- Hasanabad-e Layen-e Now Location within Iran
- Coordinates: 37°07′41″N 59°29′56″E﻿ / ﻿37.12806°N 59.49889°E
- Country: Iran
- Province: Razavi Khorasan
- County: Kalat
- District: Hezarmasjed
- Established as a city: 2021

Population (2016)
- • Total: 2,872
- Time zone: UTC+3:30 (IRST)

= Hasanabad-e Layen-e Now =

City in Razavi Khorasan province, Iran

Hasanabad-e Layen-e Now (حسن اباد لائين نو) (Note: Also romanized as Ḩasanābād-e Lāyen-e Now; also known as Ḩasanābād) is a city in, and the capital of, Hezarmasjed District in Kalat County, Razavi Khorasan province, Iran. As a village, it was the capital of Hezarmasjed Rural District until its capital was transferred to the village of Kalu.

==Demographics==
===Population===
At the time of the 2006 National Census, Hasanabad-e Layen-e Now's population was 2,664 in 646 households, when it was a village in Hezarmasjed Rural District of the Central District.
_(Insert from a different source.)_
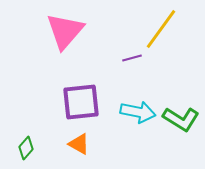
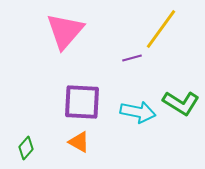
purple square: moved 1 px right; rotated 9 degrees clockwise
green L-shape: moved 16 px up
orange triangle: moved 2 px up
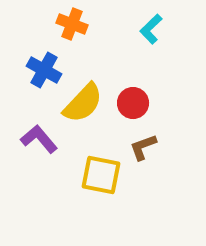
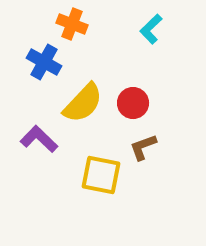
blue cross: moved 8 px up
purple L-shape: rotated 6 degrees counterclockwise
The following census in 2011 counted 2,940 people in 775 households. The 2016 census measured the population of the village as 2,872 people in 877 households, the most populous in its rural district.

In 2021, the rural district was separated from the district in the formation of Hezarmasjed District. Hasanabad-e Layen-e Now was converted to a city in the same year.